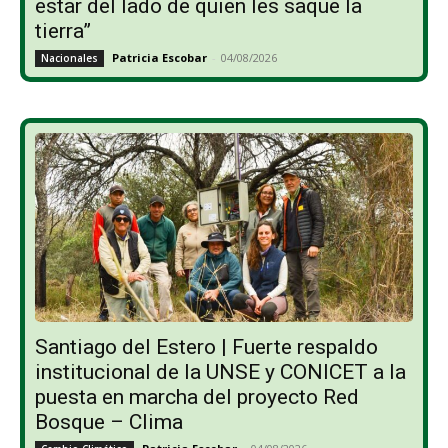
estar del lado de quien les saque la
tierra”
Patricia Escobar
-
04/08/2026
Nacionales
Santiago del Estero | Fuerte respaldo
institucional de la UNSE y CONICET a la
puesta en marcha del proyecto Red
Bosque – Clima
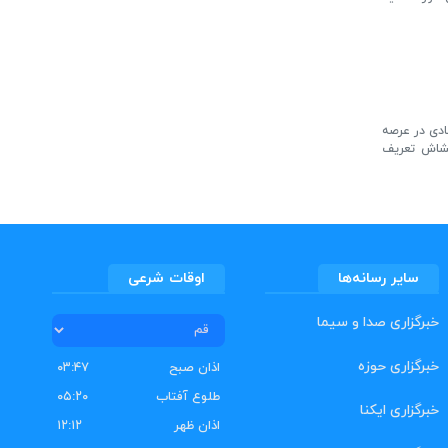
ادی در عرصه
غتشاش تعریف
سایر رسانه‌ها
اوقات شرعی
خبرگزاری صدا و سیما
خبرگزاری حوزه
اذان صبح
۰۳:۴۷
طلوع آفتاب
۰۵:۲۰
خبرگزاری ایکنا
اذان ظهر
۱۲:۱۲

####

Copy out every entry above exactly. Leave the pictures out.

estar del lado de quien les saque la
tierra”
Patricia Escobar
-
04/08/2026
Nacionales
Santiago del Estero | Fuerte respaldo
institucional de la UNSE y CONICET a la
puesta en marcha del proyecto Red
Bosque – Clima
ادی در عرصه
غتشاش تعریف
سایر رسانه‌ها
اوقات شرعی
خبرگزاری صدا و سیما
خبرگزاری حوزه
اذان صبح
۰۳:۴۷
طلوع آفتاب
۰۵:۲۰
خبرگزاری ایکنا
اذان ظهر
۱۲:۱۲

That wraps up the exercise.